Breaking the Stalemate


Police actions against several house churches in Guangdong province in recent weeks again point up the fragile state of China’s vast unregistered Christian community.

Functioning in a legal gray area, China’s unregistered congregations have—particularly in the cities—come “above ground” by meeting openly in fixed locations. Some have become quite large and carry out a variety of programs directed at strengthening their members and having a witness in society. Yet their lack of legal status prevents them from defending themselves against official abuse. Their tentative legal position also keeps these groups from serving society through active participation in China’s growing local charity sector.

Professor Liu Peng of Pushi Institute for Social Sciences in Beijing, long an advocate of religious policy reform, earlier this year published a lengthy proposal on the We Chat public account Religious Law in which he offers a way forward for both the government and the house church. His proposal has been translated and now appears as a two-part series on Chinese Church Voices.

Liu begins by stating, “The existence of house churches is a reality, whether or not the government acknowledges it. The question of the legality of house churches is the main sticking point between the house churches and the government. Solve this central issue and all the rest will follow.”

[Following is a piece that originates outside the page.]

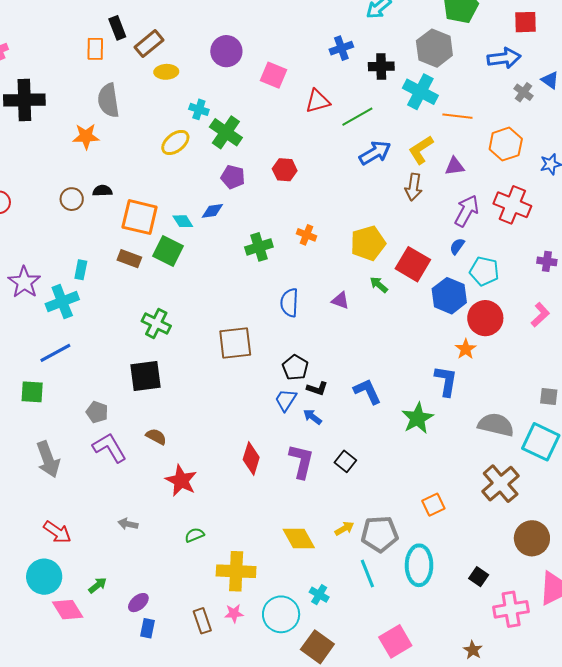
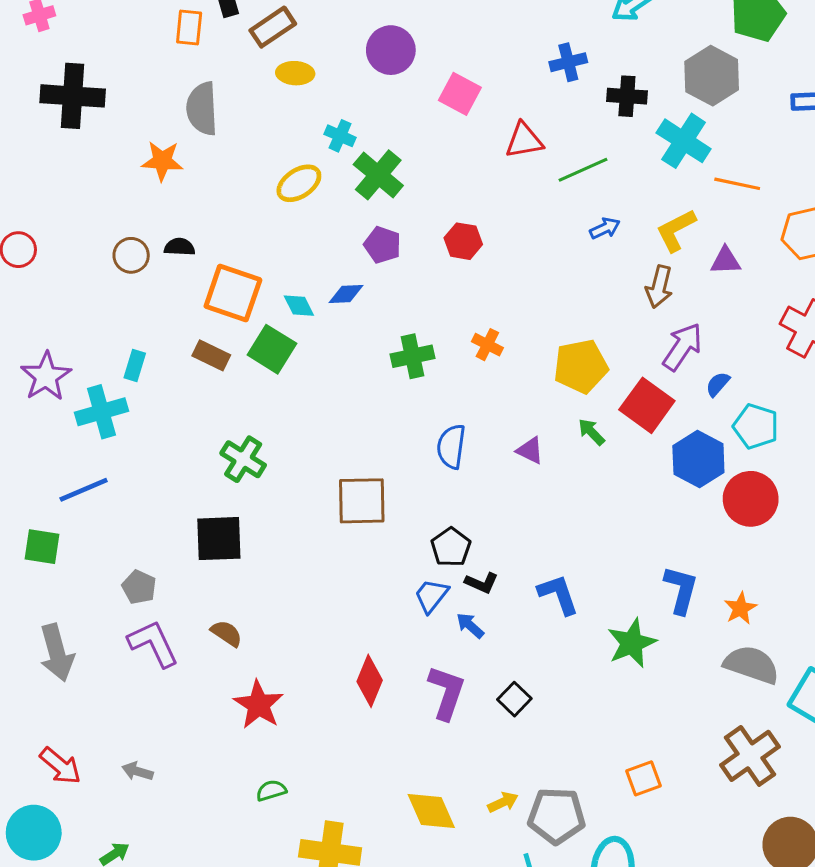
blue arrow: (375, 153) -> (605, 228), size x0.6
purple arrow: (467, 211) -> (682, 347), moved
orange star: (466, 349) -> (740, 608), moved
gray arrow: (128, 524) -> (137, 771), moved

According to Liu, the way out of the current stalemate is recognition of the unregistered church, which currently constitutes the largest single social group outside Communist Party control. Liu outlines a procedure whereby individual congregations would receive this recognition by registering with local government officials.

Significantly, Liu proposes that this process come under the Ministry of Civil Affairs rather than either the Three Self Patriotic Movement or the State Administration for Religious Affairs, both of which have a long history of tension with the unregistered church. Liu also suggests that house churches not be required to undergo investigation or approval by the Public Security Bureau. Once registered, the congregations would be expected to follow the same laws as any other legally recognized community group, with national law enforcement agencies using legal means to deal with any illegal conduct.

Taking the process out of the hands of the current religious policy establishment, says Liu, would spare both the government and the house church from having to resolve lingering questions of history that continue to cloud church-state relations. Instead, both sides would have the opportunity to move forward on a new footing.

The TSPM, meanwhile, would continue to function as is, but Liu suggests that, in accordance with its very name, the TSPM gradually reduce its financial reliance on the government and become truly self-supporting. The newly registered house churches would not be required to come under the TSPM system. They would essentially enjoy equal status with the TSPM and other China’s officially recognized religious organizations.

As this pilot registration process is carried out in select locations, both church and government leaders could ascertain how well it is working and make adjustments as needed. The long-term solution, once the registration measures have been successful, would be nationwide legislation that would take the authority of dealing with the church out of the hands of local officials and place it under rule of law. Thus, in addition to proposing immediate steps out of the current stalemate, Liu strongly advocates for urgent action on a religious law for China.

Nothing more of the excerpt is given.